- _Your instructions_
Exclude the pictures, then quote exactly the lines from the one holding "Key Account Manager –" through the last line of the records.

- _Material shown_
------
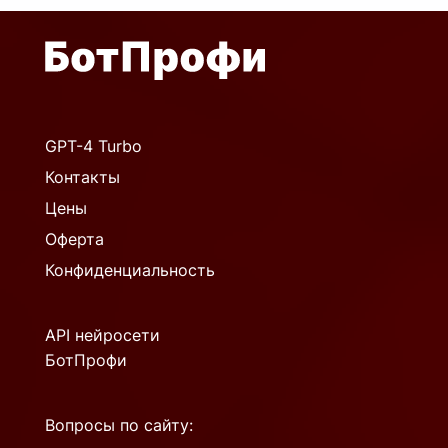
GPT-4 Turbo
Контакты
Цены
Оферта
Конфиденциальность
API нейросети
БотПрофи
Вопросы по сайту:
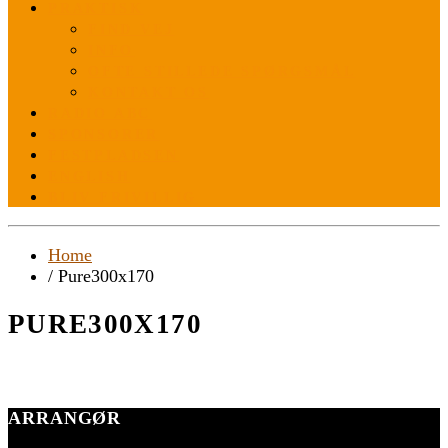
PRAKTISK
FIND VEJ
INFO
OFTE STILLEDE SPØRGSMÅL
KONTAKT OS
RADIO ABC
SPONSORER
FESTPLADSEN
ENGLISH
BLIV FRIVILLIG
Home
/ Pure300x170
PURE300X170
ARRANGØR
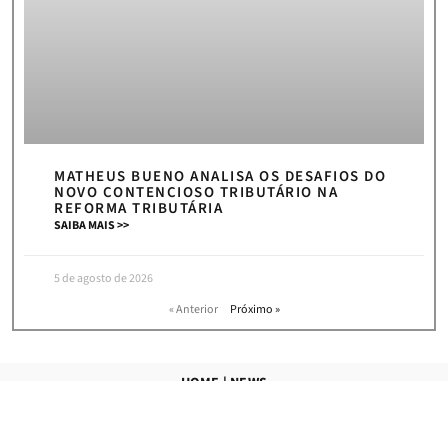
MATHEUS BUENO ANALISA OS DESAFIOS DO
NOVO CONTENCIOSO TRIBUTÁRIO NA
REFORMA TRIBUTÁRIA
SAIBA MAIS >>
5 de agosto de 2026
« Anterior
Próximo »
HOME
|
NEWS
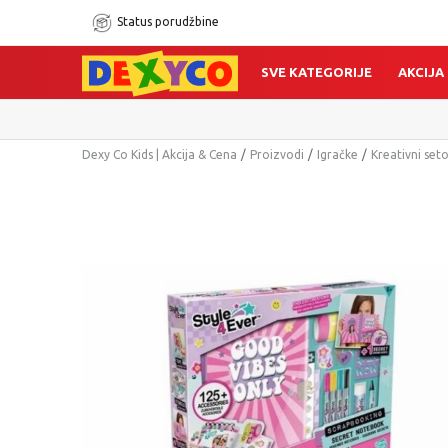
Status porudžbine
SVE KATEGORIJE
AKCIJA
Dexy Co Kids | Akcija & Cena
Proizvodi
Igračke
Kreativni seto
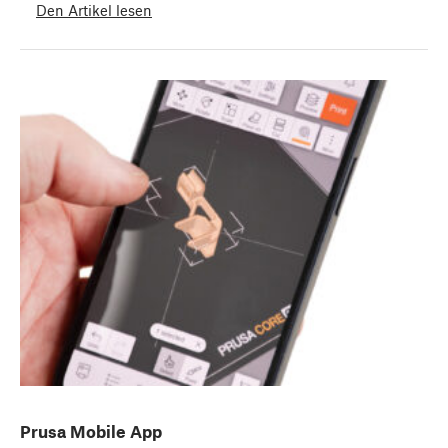
Den Artikel lesen
Prusa Mobile App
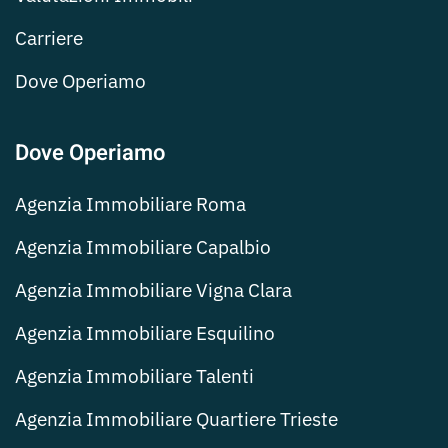
Carriere
Dove Operiamo
Dove Operiamo
Agenzia Immobiliare Roma
Agenzia Immobiliare Capalbio
Agenzia Immobiliare Vigna Clara
Agenzia Immobiliare Esquilino
Agenzia Immobiliare Talenti
Agenzia Immobiliare Quartiere Trieste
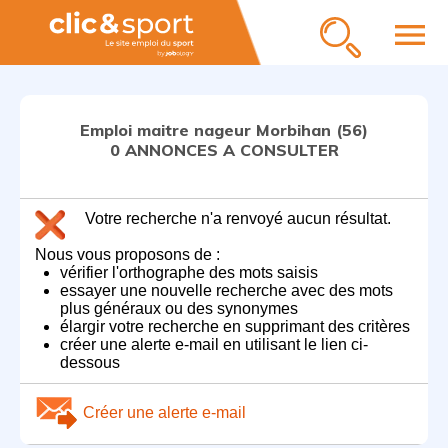
menu
Emploi maitre nageur Morbihan (56)
0 ANNONCES A CONSULTER
Votre recherche n'a renvoyé aucun résultat.
Nous vous proposons de :
vérifier l'orthographe des mots saisis
essayer une nouvelle recherche avec des mots
plus généraux ou des synonymes
élargir votre recherche en supprimant des critères
créer une alerte e-mail en utilisant le lien ci-
dessous
Créer une alerte e-mail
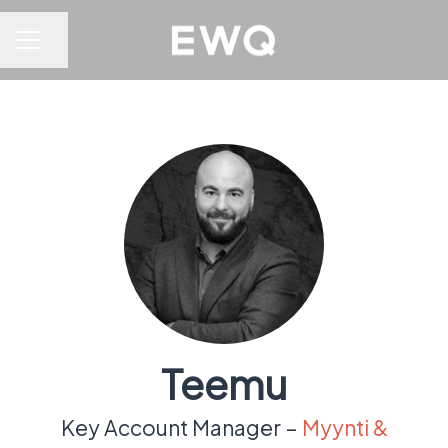
Jaa sivu
URAVALIKKO
Teemu
Key Account Manager –
Myynti &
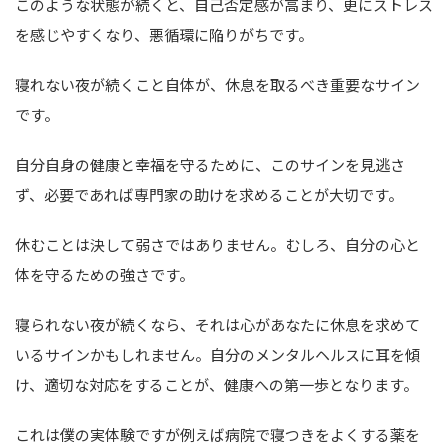
このような状態が続くと、自己否定感が高まり、更にストレス
を感じやすくなり、悪循環に陥りがちです。
寝れない夜が続くこと自体が、休息を取るべき重要なサイン
です。
自分自身の健康と幸福を守るために、このサインを見逃さ
ず、必要であれば専門家の助けを求めることが大切です。
休むことは決して弱さではありません。むしろ、自分の心と
体を守るための強さです。
寝られない夜が続くなら、それは心があなたに休息を求めて
いるサインかもしれません。自分のメンタルヘルスに耳を傾
け、適切な対応をすることが、健康への第一歩となります。
これは僕の実体験ですが例えば病院で寝つきをよくする薬を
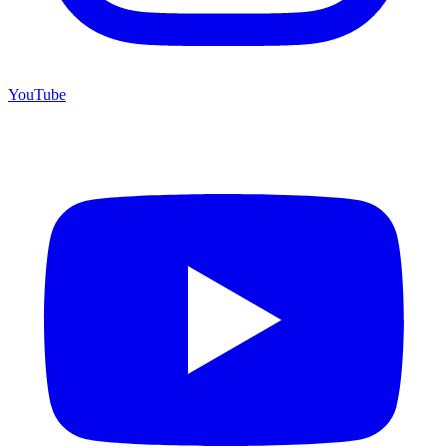
YouTube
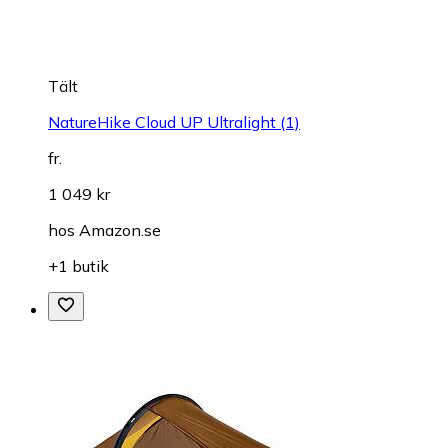
Tält
NatureHike Cloud UP Ultralight (1)
fr.
1 049 kr
hos
Amazon.se
+1 butik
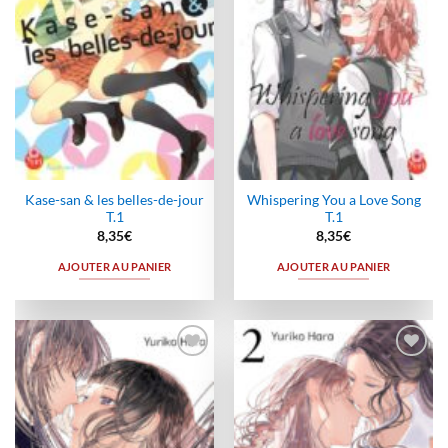
Kase-san & les belles-de-jour
Whispering You a Love Song
T.1
T.1
8,35
€
8,35
€
AJOUTER AU PANIER
AJOUTER AU PANIER
Ajouter
Ajouter
à la
à la
wishlist
wishlist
------
- _Solution_
Key Account Manager –
Myynti &
このような状態が続くと、自己否定感が高まり、更にストレス
を感じやすくなり、悪循環に陥りがちです。
寝れない夜が続くこと自体が、休息を取るべき重要なサイン
です。
自分自身の健康と幸福を守るために、このサインを見逃さ
ず、必要であれば専門家の助けを求めることが大切です。
休むことは決して弱さではありません。むしろ、自分の心と
体を守るための強さです。
寝られない夜が続くなら、それは心があなたに休息を求めて
いるサインかもしれません。自分のメンタルヘルスに耳を傾
け、適切な対応をすることが、健康への第一歩となります。
これは僕の実体験ですが例えば病院で寝つきをよくする薬を
YouTube
Tält
NatureHike Cloud UP Ultralight (1)
fr.
1 049 kr
hos
Amazon.se
+1 butik
Kase-san & les belles-de-jour
Whispering You a Love Song
T.1
T.1
8,35
€
8,35
€
AJOUTER AU PANIER
AJOUTER AU PANIER
Ajouter
Ajouter
à la
à la
wishlist
wishlist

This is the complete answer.